Linc grunted. “Apparently, so did Beau. I’ll talk to him.”
“Thanks, Mr. Cain.”
He smiled faintly. “Don’t you think it’s time you started calling me Linc?”
Marty smiled, his black eyes tilting up at the corners. “Okay, Linc. Thanks.” He was a good kid, a great employee, and he was completely loyal to Beau.
“Don’t worry. Between us, we’ll get him straightenedout.” Linc turned and started walking, heading for his Mercedes in the underground garage.
It didn’t take long to reach Beau’s house. The guards were all gone, his friend’s life no longer in danger. Things were back to normal. Except for Cassidy Jones.
As he reached the top of the drive, jammed the car into park and turned off the engine, the house looked empty. Linc had a feeling it wasn’t. He walked to the door and knocked, but nobody answered. They had keys to each other’s places. He used his and walked inside, calling out so he wouldn’t be mistaken for another assassin and shot dead in the living room.
“Beau, I know you’re in here. Where are you?”
Beau called back to him. “I’ll come into the office tomorrow, okay? I’m not up to talking right now.”
Linc ignored him, strode toward the sound of his voice and walked into the study. The curtains were closed, the room completely dark. Beau sprawled on the sofa in front of the fireplace, but no blaze burned in the hearth.
Linc walked over and opened the windows, letting in a shaft of bright light. Beau groaned as the sun hit him in the face, which was dark with beard stubble, his black hair greasy and uncombed.

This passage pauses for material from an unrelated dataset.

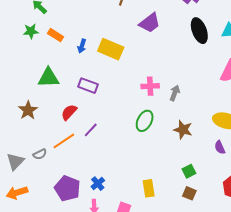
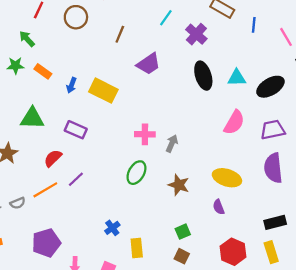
blue cross: (98, 184) -> (112, 228), moved
purple pentagon: (67, 188) -> (46, 243), turned 30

“You look like hell,” Linc said.
“Thanks.”
“So I guess you and Cassidy split up.”
Beau raked back his hair, which definitely needed a cut. “She ended things.” He shrugged. “It would have happened sooner or later.”
“Why is that?”
Beau sighed. “She said she deserved someone who wasn’t in love with someone else.”
Linc walked over to where Beau sat. “That someone else being a ghost, right?”
“I guess.”
Linc sat down at the opposite end of the sofa. “You know what you’re doing in this dark house?”
“Apparently you’re going to tell me.”
“You’re right, I am. You’re grieving, Beau. Only this time you aren’t grieving for Sarah. You’re grieving for Cassidy.”
“Cassidy is nothing like Sarah.”
“That’s right. Sarah was just a kid. When you loved her, you were a kid, too, a boy in his twenties. Maybe if the two of you had married, you would have changed together over the years, but that didn’t happen. You’re a different man now. A strong man, Beau. It takes a strong woman to handle you, a woman like Cassidy Jones.”
Beau sat up on the sofa. “What if she dies, just like Sarah? I couldn’t go through that again, Linc.”
“What if she doesn’t die? What if the two of you have a great life together? That’s the chance we all take, Beau.”
For several seconds he said nothing. Then a breath whispered out. “Even if you’re right, it’s too late. Cassidy’s gone and there’s nothing I can do.”
“That’s not necessarily true. Listen to me, Beau. When Sarah died, it was out of your control. There was nothing you could do to change the outcome. This is different. If you love Cassidy, you can fix this. You can make it right.”
Beau lifted his head but didn’t say anything for the longest time. “How? How could I fix it?”
“Hell, I don’t know. You’re the salesman. If you want her, you figure out how to convince her. You can have Cassidy and the kind of life you once wanted—the life you deserve.”